**TASK DIRECTIONS**
Would you transcribe the listing that follows, character for character, and omit its images?

**EXERCISE DATA**
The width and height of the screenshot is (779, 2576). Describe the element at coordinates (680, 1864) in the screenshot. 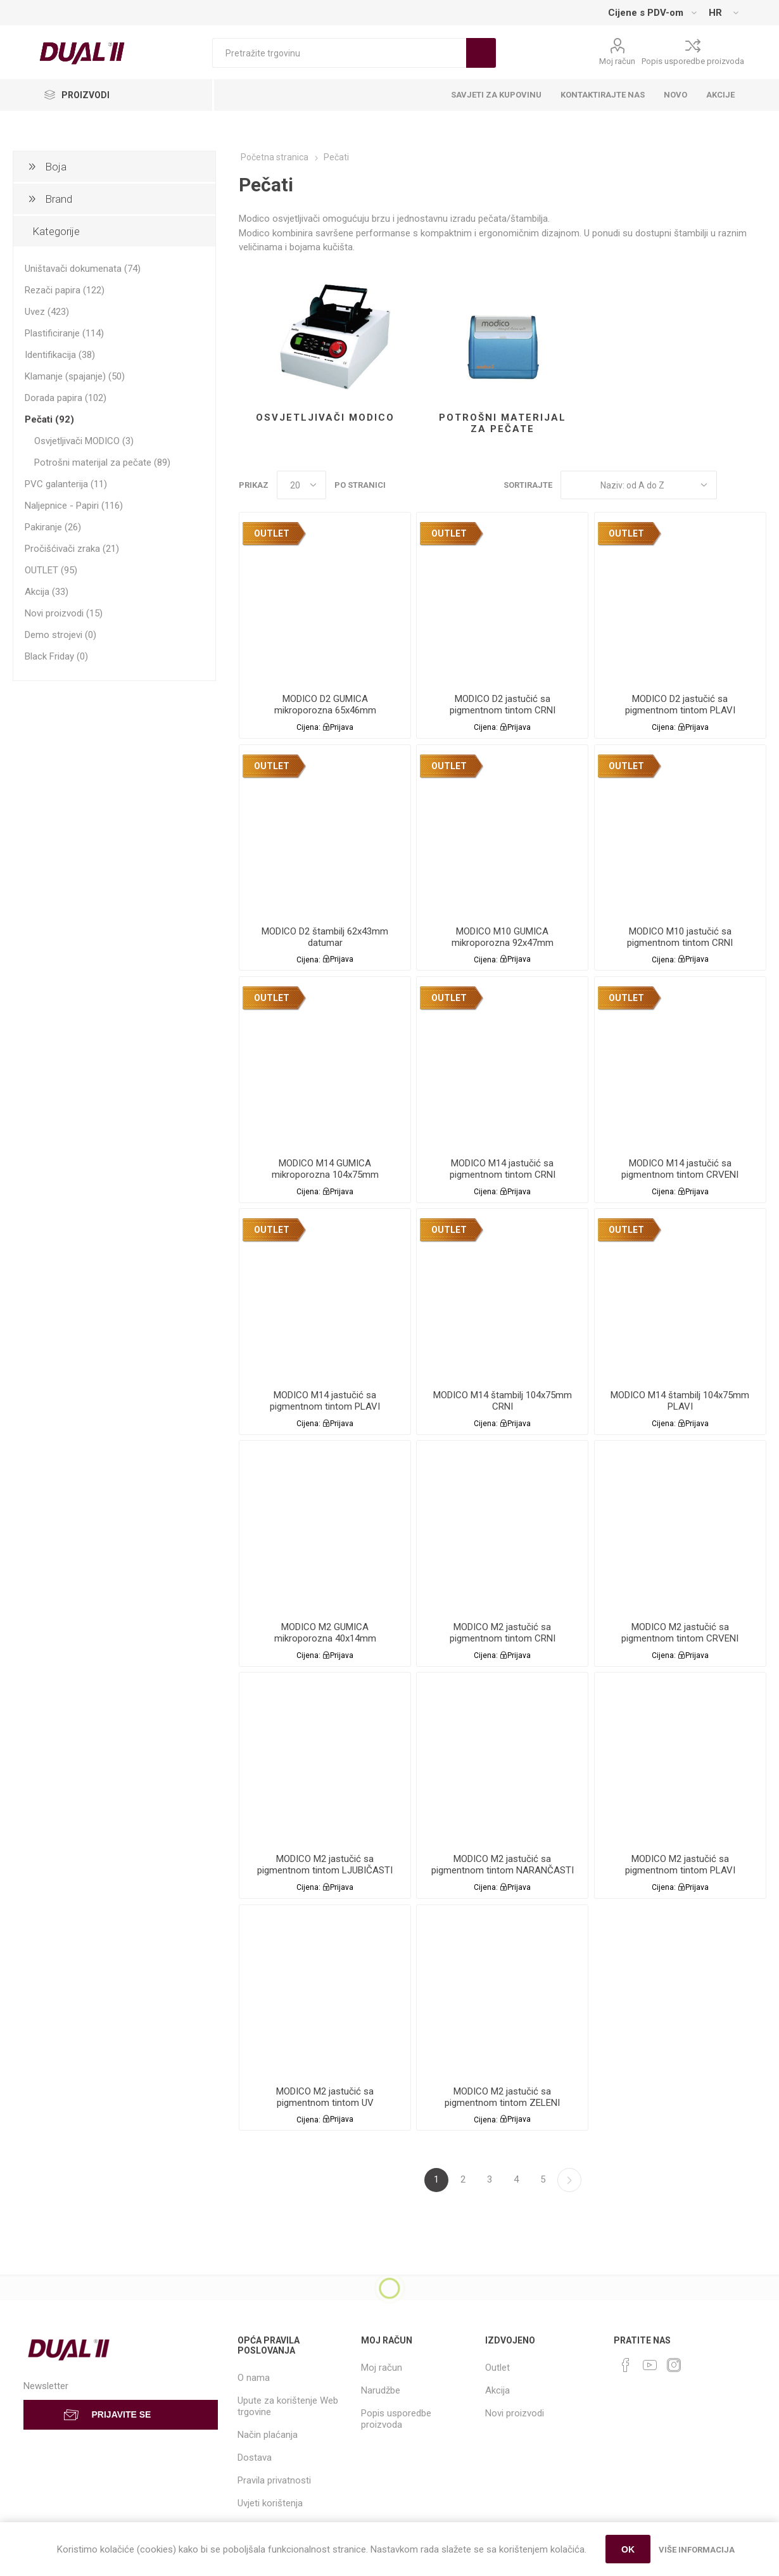

I see `MODICO M2 jastučić sa pigmentnom tintom PLAVI` at that location.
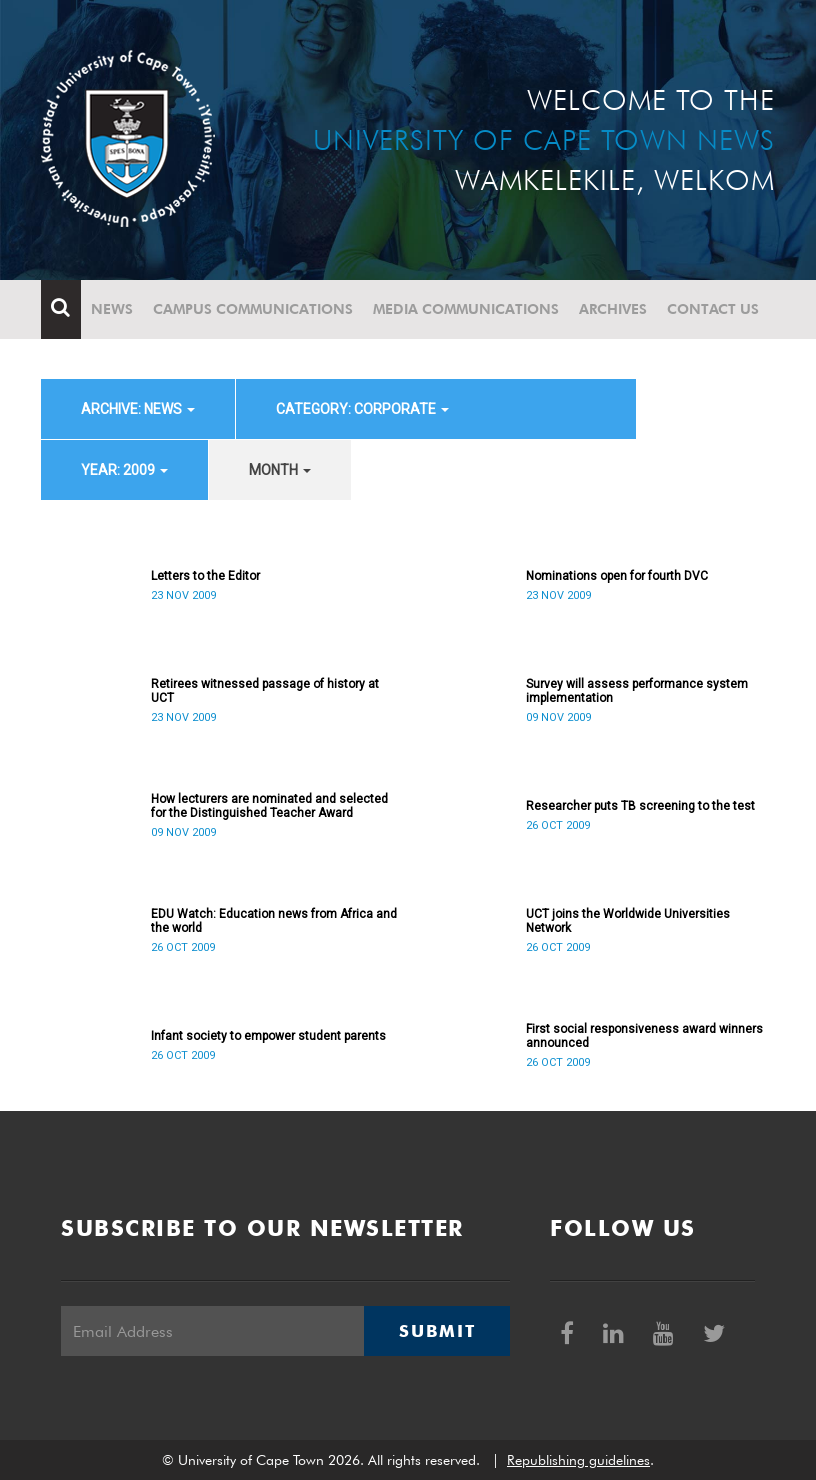 This screenshot has width=816, height=1480. Describe the element at coordinates (628, 921) in the screenshot. I see `UCT joins the Worldwide Universities Network` at that location.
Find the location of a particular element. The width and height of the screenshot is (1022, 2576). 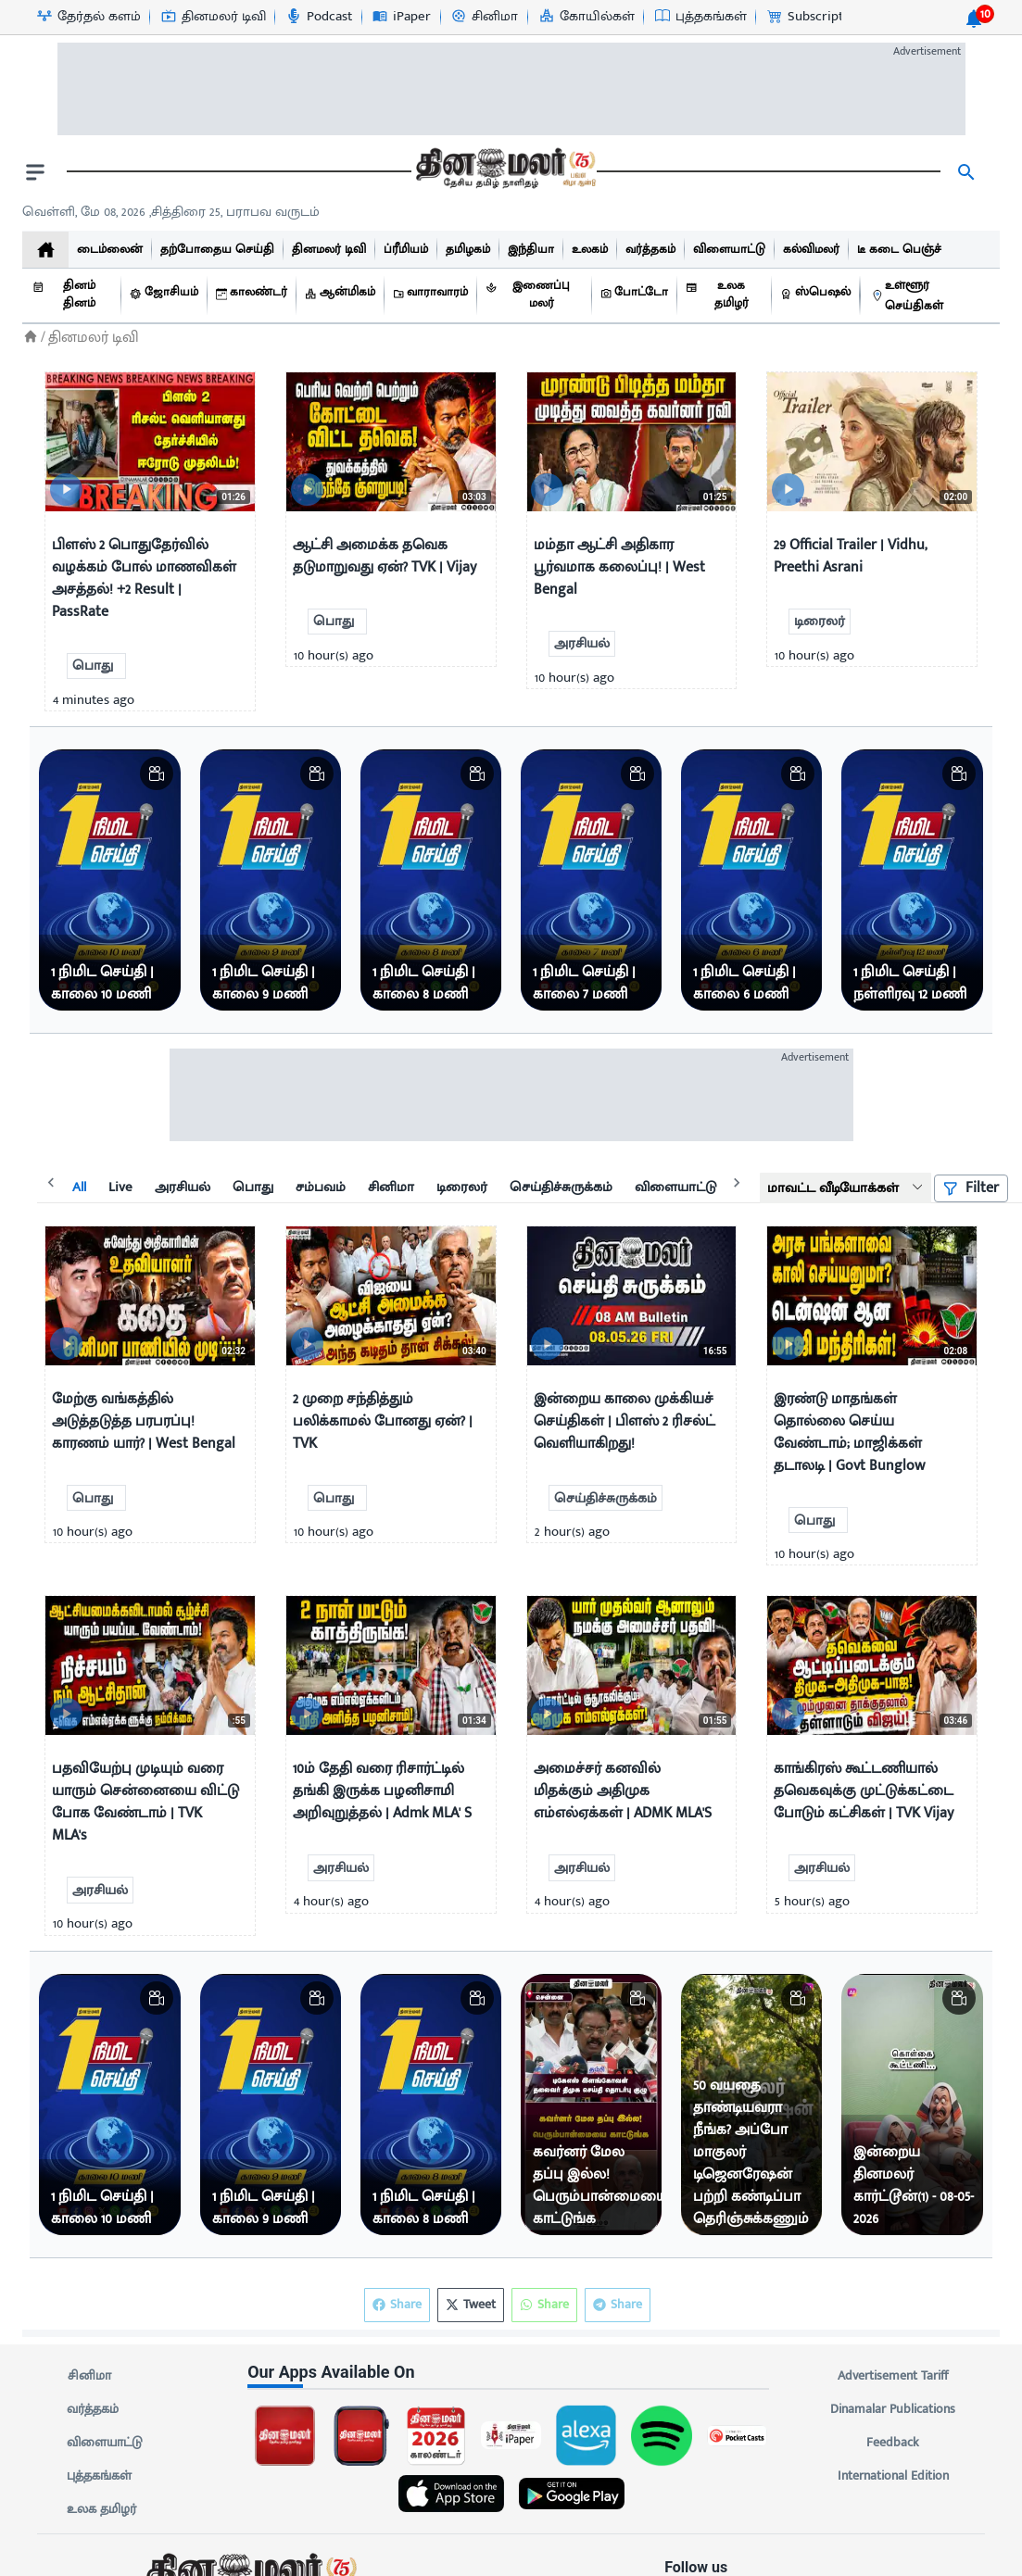

Share is located at coordinates (618, 2305).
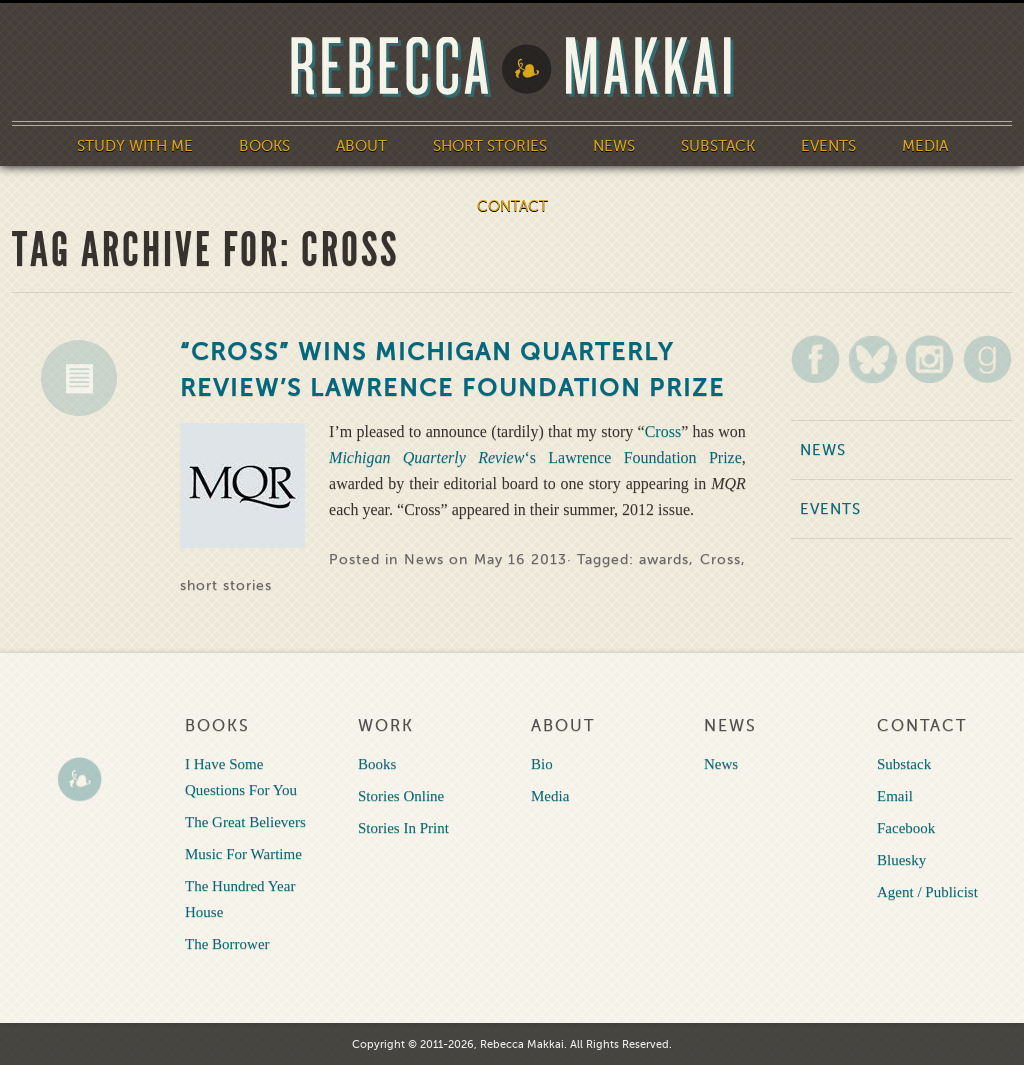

**ANSWER TO THE EXERCISE**
The width and height of the screenshot is (779, 2576). Describe the element at coordinates (680, 1864) in the screenshot. 

I see `MODICO M2 jastučić sa pigmentnom tintom PLAVI` at that location.
 This screenshot has width=816, height=1480. Describe the element at coordinates (628, 921) in the screenshot. I see `UCT joins the Worldwide Universities Network` at that location.
Find the location of a particular element. The width and height of the screenshot is (1022, 2576). 

Share is located at coordinates (618, 2305).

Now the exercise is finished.